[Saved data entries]
··········

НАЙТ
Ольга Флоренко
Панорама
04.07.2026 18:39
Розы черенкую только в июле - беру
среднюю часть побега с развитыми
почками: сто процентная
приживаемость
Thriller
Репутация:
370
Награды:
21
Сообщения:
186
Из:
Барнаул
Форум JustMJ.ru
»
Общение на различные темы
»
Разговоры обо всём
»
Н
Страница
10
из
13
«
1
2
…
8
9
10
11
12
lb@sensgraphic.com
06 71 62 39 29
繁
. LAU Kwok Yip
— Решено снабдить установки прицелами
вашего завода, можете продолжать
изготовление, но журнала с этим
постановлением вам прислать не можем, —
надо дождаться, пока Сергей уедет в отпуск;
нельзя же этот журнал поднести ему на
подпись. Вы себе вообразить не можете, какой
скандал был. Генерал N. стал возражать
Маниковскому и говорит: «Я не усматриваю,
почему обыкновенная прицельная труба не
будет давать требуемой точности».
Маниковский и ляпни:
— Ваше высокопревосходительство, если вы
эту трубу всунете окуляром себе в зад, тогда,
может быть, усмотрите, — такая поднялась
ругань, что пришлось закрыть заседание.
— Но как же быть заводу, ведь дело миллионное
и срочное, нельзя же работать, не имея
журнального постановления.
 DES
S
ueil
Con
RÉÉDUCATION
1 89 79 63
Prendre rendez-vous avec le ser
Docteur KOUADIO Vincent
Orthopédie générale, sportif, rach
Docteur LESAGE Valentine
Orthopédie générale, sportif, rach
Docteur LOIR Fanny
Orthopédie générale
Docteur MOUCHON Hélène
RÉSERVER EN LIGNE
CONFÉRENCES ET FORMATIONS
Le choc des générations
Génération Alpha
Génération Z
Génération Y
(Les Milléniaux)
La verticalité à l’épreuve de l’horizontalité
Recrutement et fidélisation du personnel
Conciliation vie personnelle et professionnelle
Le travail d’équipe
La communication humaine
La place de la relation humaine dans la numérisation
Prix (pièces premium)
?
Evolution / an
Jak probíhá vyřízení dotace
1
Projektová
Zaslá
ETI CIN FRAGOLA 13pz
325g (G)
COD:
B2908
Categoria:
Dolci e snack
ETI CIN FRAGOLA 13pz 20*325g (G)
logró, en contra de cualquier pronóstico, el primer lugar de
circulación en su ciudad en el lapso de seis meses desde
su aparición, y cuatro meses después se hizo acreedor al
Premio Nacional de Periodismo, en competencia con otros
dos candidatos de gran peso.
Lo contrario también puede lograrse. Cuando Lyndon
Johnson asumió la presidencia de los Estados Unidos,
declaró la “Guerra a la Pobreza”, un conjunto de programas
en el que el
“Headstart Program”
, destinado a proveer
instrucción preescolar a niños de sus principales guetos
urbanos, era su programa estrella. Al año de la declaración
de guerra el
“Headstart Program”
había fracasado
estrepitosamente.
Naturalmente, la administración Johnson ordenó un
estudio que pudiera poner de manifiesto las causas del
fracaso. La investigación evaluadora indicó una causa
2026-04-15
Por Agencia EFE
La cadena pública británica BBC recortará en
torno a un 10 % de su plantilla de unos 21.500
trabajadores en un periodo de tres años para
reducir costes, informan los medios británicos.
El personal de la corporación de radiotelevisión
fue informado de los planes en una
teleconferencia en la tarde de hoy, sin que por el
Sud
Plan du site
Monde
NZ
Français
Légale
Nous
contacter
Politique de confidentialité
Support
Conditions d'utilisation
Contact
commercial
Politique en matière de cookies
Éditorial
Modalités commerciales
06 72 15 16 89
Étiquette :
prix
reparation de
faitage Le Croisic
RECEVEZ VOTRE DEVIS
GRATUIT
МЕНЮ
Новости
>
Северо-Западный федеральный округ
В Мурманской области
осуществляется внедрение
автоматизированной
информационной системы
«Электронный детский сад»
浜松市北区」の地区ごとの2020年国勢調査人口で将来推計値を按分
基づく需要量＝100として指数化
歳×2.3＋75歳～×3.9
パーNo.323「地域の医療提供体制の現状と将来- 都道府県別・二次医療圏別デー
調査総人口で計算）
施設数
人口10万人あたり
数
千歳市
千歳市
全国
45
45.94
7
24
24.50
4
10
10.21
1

··········

* Exercise requirements *
Exactly the lines from the one with "Conciliation vie personnelle" through the final line of the entries are to be returned, both ends included.

* Answer box *
Conciliation vie personnelle et professionnelle
Le travail d’équipe
La communication humaine
La place de la relation humaine dans la numérisation
Prix (pièces premium)
?
Evolution / an
Jak probíhá vyřízení dotace
1
Projektová
Zaslá
ETI CIN FRAGOLA 13pz
325g (G)
COD:
B2908
Categoria:
Dolci e snack
ETI CIN FRAGOLA 13pz 20*325g (G)
logró, en contra de cualquier pronóstico, el primer lugar de
circulación en su ciudad en el lapso de seis meses desde
su aparición, y cuatro meses después se hizo acreedor al
Premio Nacional de Periodismo, en competencia con otros
dos candidatos de gran peso.
Lo contrario también puede lograrse. Cuando Lyndon
Johnson asumió la presidencia de los Estados Unidos,
declaró la “Guerra a la Pobreza”, un conjunto de programas
en el que el
“Headstart Program”
, destinado a proveer
instrucción preescolar a niños de sus principales guetos
urbanos, era su programa estrella. Al año de la declaración
de guerra el
“Headstart Program”
había fracasado
estrepitosamente.
Naturalmente, la administración Johnson ordenó un
estudio que pudiera poner de manifiesto las causas del
fracaso. La investigación evaluadora indicó una causa
2026-04-15
Por Agencia EFE
La cadena pública británica BBC recortará en
torno a un 10 % de su plantilla de unos 21.500
trabajadores en un periodo de tres años para
reducir costes, informan los medios británicos.
El personal de la corporación de radiotelevisión
fue informado de los planes en una
teleconferencia en la tarde de hoy, sin que por el
Sud
Plan du site
Monde
NZ
Français
Légale
Nous
contacter
Politique de confidentialité
Support
Conditions d'utilisation
Contact
commercial
Politique en matière de cookies
Éditorial
Modalités commerciales
06 72 15 16 89
Étiquette :
prix
reparation de
faitage Le Croisic
RECEVEZ VOTRE DEVIS
GRATUIT
МЕНЮ
Новости
>
Северо-Западный федеральный округ
В Мурманской области
осуществляется внедрение
автоматизированной
информационной системы
«Электронный детский сад»
浜松市北区」の地区ごとの2020年国勢調査人口で将来推計値を按分
基づく需要量＝100として指数化
歳×2.3＋75歳～×3.9
パーNo.323「地域の医療提供体制の現状と将来- 都道府県別・二次医療圏別デー
調査総人口で計算）
施設数
人口10万人あたり
数
千歳市
千歳市
全国
45
45.94
7
24
24.50
4
10
10.21
1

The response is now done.